Sono comprese anche un’ area policonfessionale e un tempio laico. A causa dell’ espansione urbanistica, vi fu la necessità di spostare i piccoli cimiteri presenti nelle varie aree di Genova trasferendoli a Staglieno.
A causa della sua bellezza e particolarità, fu meta di grandi letterati, artisti, storici, filosofi: Friedrich Nietzsche che scrisse:
…quando c’è stato il grande corteo di Carnevale siamo andati al Cimitero, il più bello tra i più belli del mondo…,
Guy de Maupassant, Mark Twain, Evelyn Waugh, il pittore russo Ilja Repin, l’imperatrice Elisabetta d’Austria (la famosa Sissi) e H. Hamingway che lo definì “una delle meraviglie del mondo“: lasciarono testimonianze delle loro visite a Staglieno e del loro peregrinare lungo le grandi gallerie o fra i folti viali lungo la collina che fa da sfondo cimitero.

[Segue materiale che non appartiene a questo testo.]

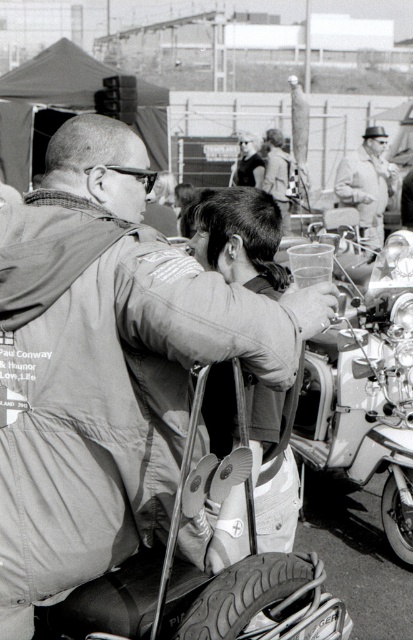 You are standing in front of this photograph and notice two points marked in the scene. The first point is at coordinates point (x=159, y=248) and the second is at point (x=412, y=508). Which of these points is nearer to you?

Point (x=159, y=248) is closer to the viewer than point (x=412, y=508). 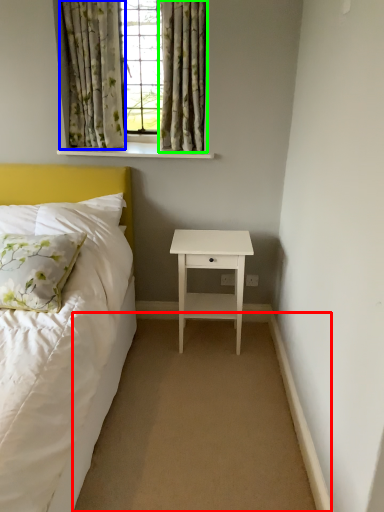 Question: Which object is the closest to the plain (highlighted by a red box)? Choose among these: curtain (highlighted by a blue box) or curtain (highlighted by a green box).

Choices:
 (A) curtain
 (B) curtain

Answer: (B) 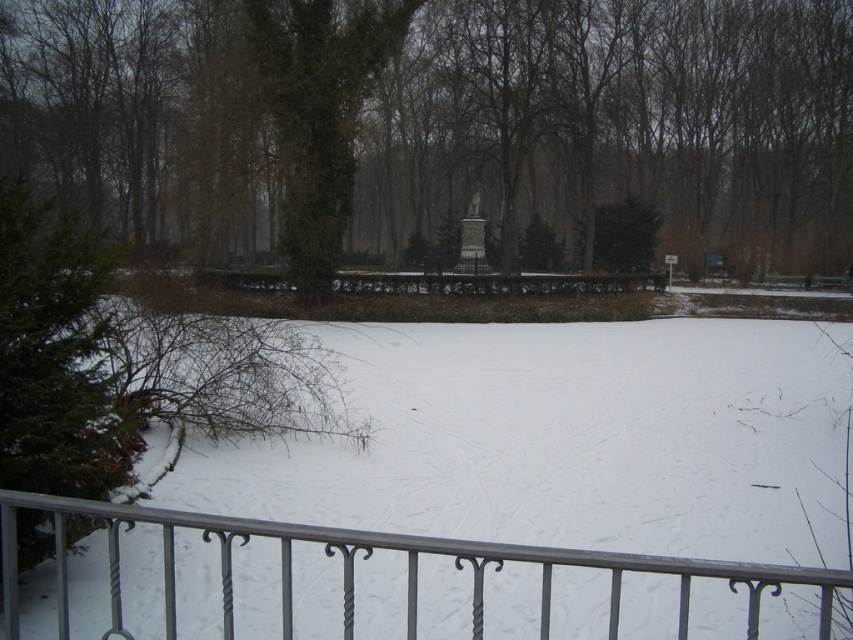 Can you confirm if green leafy tree at center is bigger than metallic silver fence at lower center?

Yes.

Does green leafy tree at center lie behind metallic silver fence at lower center?

That is True.

I want to click on green leafy tree at center, so click(x=439, y=124).

Can you confirm if metallic silver fence at lower center is wider than green ivy-covered tree at center?

Indeed, metallic silver fence at lower center has a greater width compared to green ivy-covered tree at center.

Is metallic silver fence at lower center taller than green ivy-covered tree at center?

Correct, metallic silver fence at lower center is much taller as green ivy-covered tree at center.

Find the location of a particular element. This screenshot has width=853, height=640. metallic silver fence at lower center is located at coordinates (366, 557).

Find the location of a particular element. The image size is (853, 640). metallic silver fence at lower center is located at coordinates (366, 557).

Between green leafy tree at center and green ivy-covered tree at center, which one is positioned higher?

green leafy tree at center is higher up.

I want to click on green leafy tree at center, so click(x=439, y=124).

The width and height of the screenshot is (853, 640). Find the location of `green leafy tree at center`. green leafy tree at center is located at coordinates (439, 124). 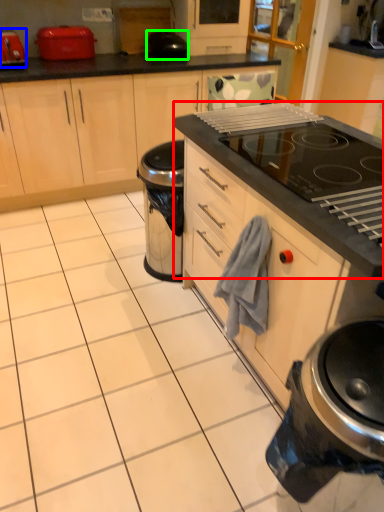 Question: Estimate the real-world distances between objects in this image. Which object is farther from oven (highlighted by a red box), kitchen appliance (highlighted by a blue box) or appliance (highlighted by a green box)?

Choices:
 (A) kitchen appliance
 (B) appliance

Answer: (A) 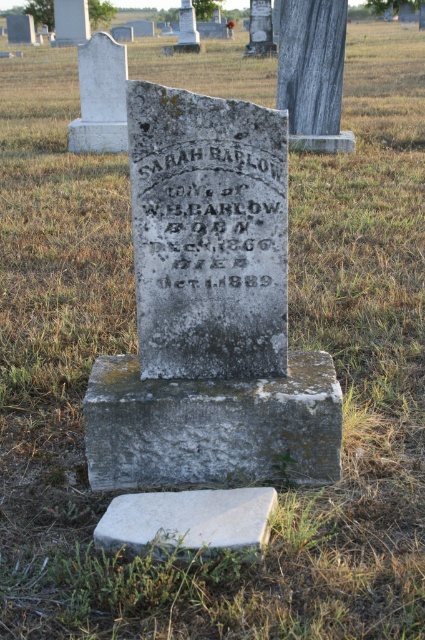 Question: Which point is closer to the camera?

Choices:
 (A) (173, 516)
 (B) (119, 416)
 (C) (153, 237)

Answer: (A)

Question: Can you confirm if dark gray stone inscription at center is positioned to the right of white stone slab at lower center?

Choices:
 (A) no
 (B) yes

Answer: (B)

Question: Can you confirm if gray stone base at center is thinner than dark gray stone inscription at center?

Choices:
 (A) yes
 (B) no

Answer: (B)

Question: Does dark gray stone inscription at center appear on the left side of white stone slab at lower center?

Choices:
 (A) yes
 (B) no

Answer: (B)

Question: Estimate the real-world distances between objects in this image. Which object is closer to the white stone slab at lower center?

Choices:
 (A) dark gray stone inscription at center
 (B) gray stone base at center

Answer: (B)

Question: Which point is farther to the camera?

Choices:
 (A) gray stone base at center
 (B) dark gray stone inscription at center

Answer: (A) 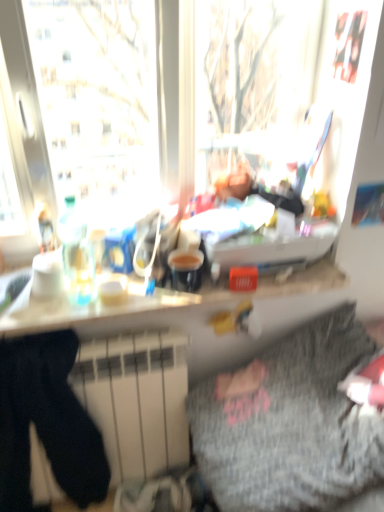 Question: Does white glossy counter top at center have a lesser height compared to white matte radiator at lower left?

Choices:
 (A) no
 (B) yes

Answer: (B)

Question: Are white glossy counter top at center and white matte radiator at lower left beside each other?

Choices:
 (A) yes
 (B) no

Answer: (B)

Question: Is white glossy counter top at center completely or partially outside of white matte radiator at lower left?

Choices:
 (A) no
 (B) yes

Answer: (B)

Question: Could you tell me if white glossy counter top at center is facing white matte radiator at lower left?

Choices:
 (A) yes
 (B) no

Answer: (B)

Question: Would you say white glossy counter top at center is a long distance from white matte radiator at lower left?

Choices:
 (A) yes
 (B) no

Answer: (B)

Question: Is white matte radiator at lower left a part of white glossy counter top at center?

Choices:
 (A) yes
 (B) no

Answer: (B)

Question: Is white glossy counter top at center closer to the viewer compared to gray textured blanket at lower right?

Choices:
 (A) yes
 (B) no

Answer: (B)

Question: Does white glossy counter top at center turn towards gray textured blanket at lower right?

Choices:
 (A) yes
 (B) no

Answer: (B)

Question: From a real-world perspective, is white glossy counter top at center on gray textured blanket at lower right?

Choices:
 (A) no
 (B) yes

Answer: (B)

Question: From the image's perspective, is white glossy counter top at center on top of gray textured blanket at lower right?

Choices:
 (A) yes
 (B) no

Answer: (A)

Question: Is white glossy counter top at center at the right side of gray textured blanket at lower right?

Choices:
 (A) no
 (B) yes

Answer: (A)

Tratto dal sito del comune di Genova, Cimitero di Staglieno:
“Il Camposanto di Genova, nel pieno e vero senso della parola, è un museo dell’arte borghese della seconda metà del secolo scorso. Il Père Lachaise e l’Albert Memorial sono nulla al confronto e la loro scomparsa non sarebbe una perdita grave fino a quando questa collezione esisterà”
Waugh, A Tourist in Africa, London 1960
“…Su ciascun lato, dal momento che si cammina al suo interno, ci sono monumenti, tombe e figure scolpite che sono squisitamente lavorate e piene di grazia e bellezza. Esse sono nuove e immacolate come la neve; ogni contorno è perfetto, ogni forma è priva di mutilazioni, crepe o imperfezioni; perciò, questa imponente schiera di affascinanti forme è per me di gran lunga più piacevole della statuaria danneggiata e squallida che hanno salvato dalla rovina dell’arte antica e collocato nei musei di Parigi per la venerazione del mondo.”

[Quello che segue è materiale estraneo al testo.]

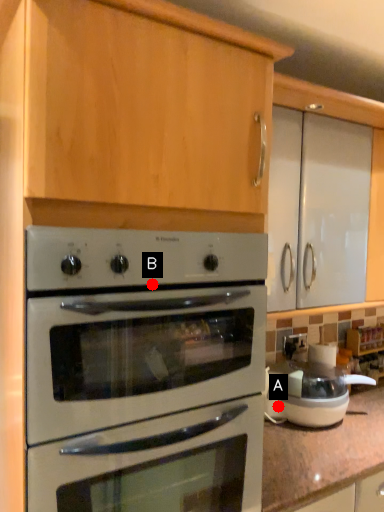 Question: Two points are circled on the image, labeled by A and B beside each circle. Which point is farther from the camera taking this photo?

Choices:
 (A) A is further
 (B) B is further

Answer: (A) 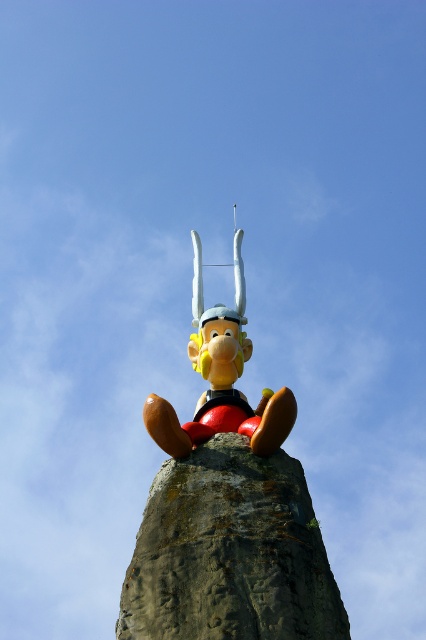 You are an art curator examining two statues in a museum display. The statues are labeled as the matte plastic statue at center and the shiny plastic statue at center. Based on their positions, which statue is positioned to the right side of the other?

The matte plastic statue at center is positioned to the right of the shiny plastic statue at center according to the description.

You are a photographer planning to take a photo of the matte plastic statue at center and the rusty stone monument at center. Since the statue is above the monument, where should you position yourself to capture both in the frame?

You should position yourself at a lower angle to capture both the matte plastic statue at center and the rusty stone monument at center in the frame since the statue is located above the monument.

You are a photographer planning to take a picture of the statue. You want to ensure the statue is the main focus of your photo. Which object at point (227, 508) should you focus on?

You should focus on the matte plastic statue at center located at point (227, 508) to ensure it is the main focus of your photo. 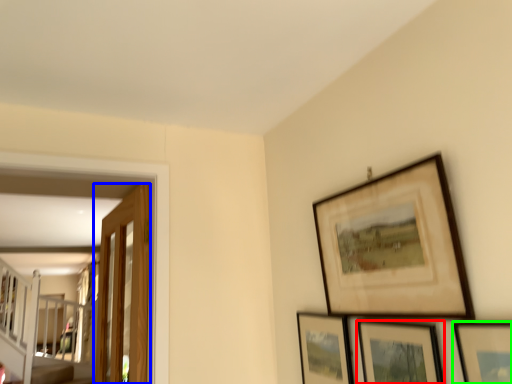 Question: Considering the real-world distances, which object is farthest from picture frame (highlighted by a red box)? door (highlighted by a blue box) or picture frame (highlighted by a green box)?

Choices:
 (A) door
 (B) picture frame

Answer: (A) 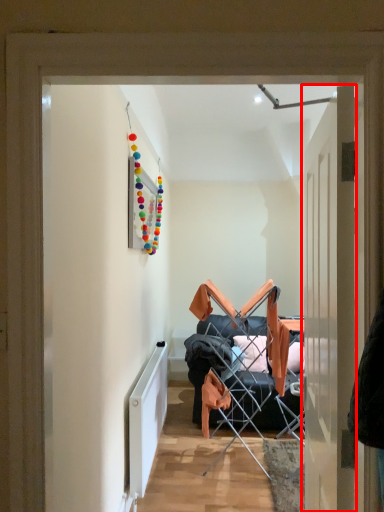 Question: From the image's perspective, what is the correct spatial relationship of door (annotated by the red box) in relation to radiator?

Choices:
 (A) above
 (B) below

Answer: (A) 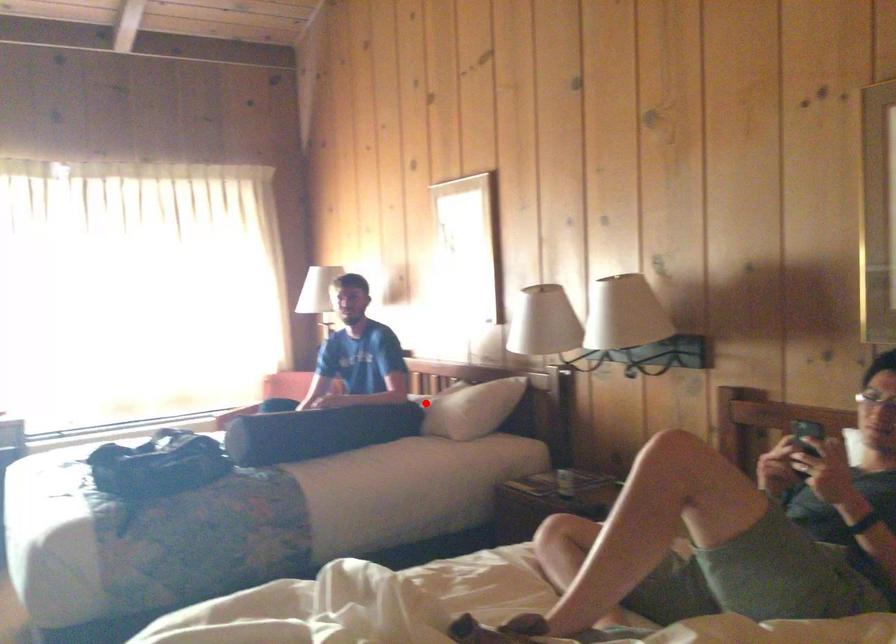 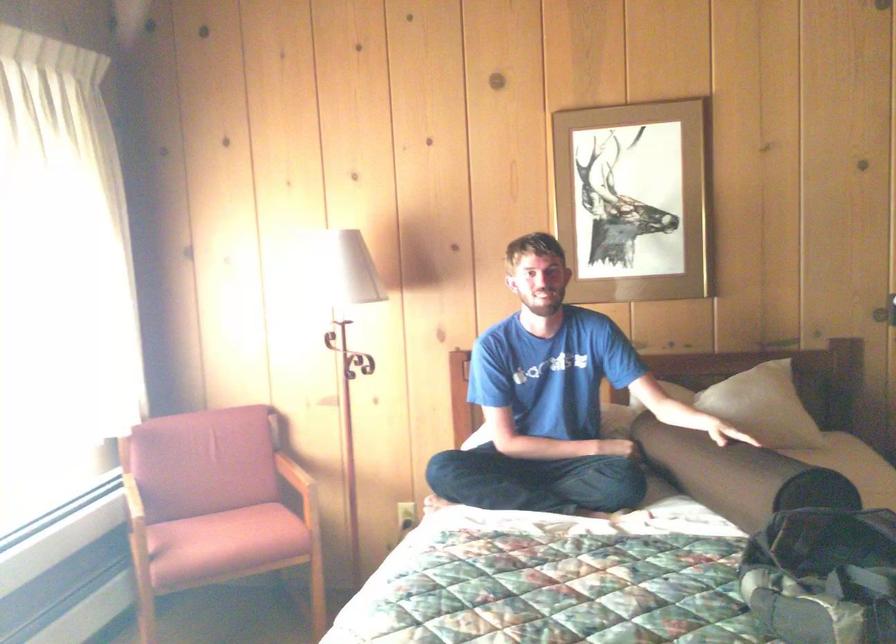 Question: A red point is marked in image1. In image2, is the corresponding 3D point closer to the camera or farther? Reply with the corresponding letter.

Choices:
 (A) The corresponding 3D point is closer.
 (B) The corresponding 3D point is farther.

Answer: (A) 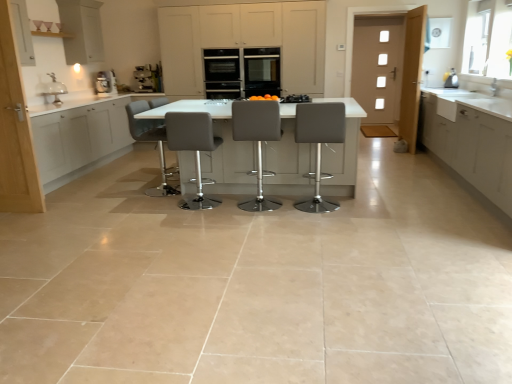 Question: From the image's perspective, relative to satin silver coffee machine at center, acting as the second coffee machine starting from the left, is metallic gray coffee machine at upper left, marked as the 1th coffee machine in a left-to-right arrangement, above or below?

Choices:
 (A) above
 (B) below

Answer: (B)

Question: In the image, is metallic gray coffee machine at upper left, the 2th coffee machine when ordered from right to left, on the left side or the right side of satin silver coffee machine at center, acting as the second coffee machine starting from the left?

Choices:
 (A) right
 (B) left

Answer: (B)

Question: Which is farther from the matte gray bar stool at center, arranged as the 3th chair when viewed from the left?

Choices:
 (A) grey leather stool at center, the fourth chair positioned from the left
 (B) white matte cabinet at left, which is counted as the second cabinetry, starting from the left
 (C) metallic silver kettle at upper right, which appears as the second appliance when viewed from the top
 (D) satin grey bar stool at center, acting as the third chair starting from the right
 (E) white glossy table at center

Answer: (C)

Question: Based on their relative distances, which object is nearer to the white matte cabinet at left, acting as the fourth cabinetry starting from the right?

Choices:
 (A) satin grey bar stool at center, acting as the third chair starting from the right
 (B) matte gray bar stool at center, the second chair when ordered from right to left
 (C) white glossy cabinet at right, placed as the fifth cabinetry when sorted from left to right
 (D) metallic gray coffee machine at upper left, the 2th coffee machine when ordered from right to left
 (E) matte white cabinet at upper left, the fifth cabinetry viewed from the right

Answer: (E)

M.Twain, The Innocents Abroad, London 1869
Joy Division
Due tombe del cimitero sono state immortalate da un gruppo della New Wave inglese, i Joy Division (1977-1980) o, meglio, dal loro grafico Peter Saville.
Il gruppo, nato nel 1977 nella contea di Manchester, lascerà un segno indelebile nella scena musicale inglese soprattutto per la figura del suo leader Ian Curtis, suicida a 23 anni.
Due fotografie in bianco e nero di statue neoclassiche di Staglieno furono scelte per le copertine di due dischi: un bellissimo angelo per il singolo “Love we tear us apart” nel 1980 e una deposizione sul compianto morto, raffigurante la tomba della famiglia Appiani, per “The Closer“, postumo alla morte di Ian Curtis.
Le due opere sono realizzate dagli scultori D. Paernio e O.Toso.